My cauliflower pizza crust!

 

For sure, I was on edge by the time the kids and Perry got home an hour later – that wind tunnel noise was incredibly annoying. And, I slept on my closet floor that night and the next because it was more quiet than anywhere else in the house. But I got through it. What made the difference?

Friends.

I had three conversations this week that made the difference. On Monday, my friend and her husband met with Perry and I for lunch and we talked and laughed and cried for hours. Certainly this would have been good in any case, but it meant even more because of who this was. This friend has been battling breast cancer for months, going through chemo, surgery, and radiation and is still actively recovering from surgery and continuing her treatments. For her to take time to be with me, for them to make us a priority over all the other friends and family that they have, that was a gift that helped me remember what was truly valuable and not fly off the handle because of the details of a messy life.

I also had a long conversation with a friend of mine from high school. She and I spent tons of time in high school together and have recently reconnected. Now that we’re all grown up with jobs and husbands and children, it’s so funny how we can love and support each other even more than we did in those challenging teenage years!

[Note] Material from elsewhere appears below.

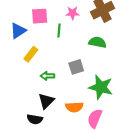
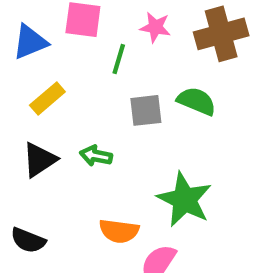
gray square: (76, 67) -> (146, 110), moved
green arrow: (47, 76) -> (96, 156), moved
black triangle: (46, 101) -> (39, 160), moved

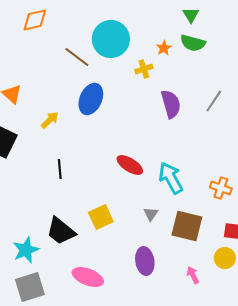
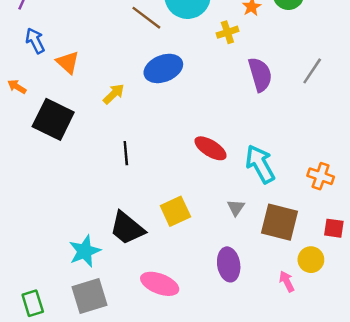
blue ellipse: (91, 99) -> (163, 68), turned 44
yellow circle: (225, 258) -> (311, 260), moved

She and I spent time talking about some of the hard and dark thoughts we each had been battling and helped each other through them. Our time reconnected me to the importance of relationship. It helped me rise above the daily grind and noise.

The third gift came in the form of one of my best friends, who arrived from Austin, Texas on Thursday night. She’s part of the reason I didn’t pack up and move to a hotel – I knew she was coming that night! Kacey was my maid of honor, she’s the godmother to our children, and she has the ability to talk me off a ledge like only a true friend can do. I texted her and apologized for the disaster she was coming into, and in true Kacey fashion she immediately texted back: Not a problem, See you soon. I can’t really explain what she did, but she’s one of those people who just becomes an additional family member when they show up, but only in the good ways! We talked about it at dinner last night. We were telling the kids about how I met their Auntie Kacey (they just think she’s been around forever, because for them she has!), and she mentioned that she doesn’t think she asked if she could come to visit for this birthday. She just made the flight reservations and let me know when she’d be here. And that was fine with us. That’s how the friends who are the closest are – they are the family that you choose. They are how we get through. They are the ones we know love us because they want to, because they know enough about us to walk away and they don’t. These three women are the reason this week that I can feel peaceful and grateful, instead of frazzled and frustrated.

 

Me and my girl

 

And now on to the birthday party celebration!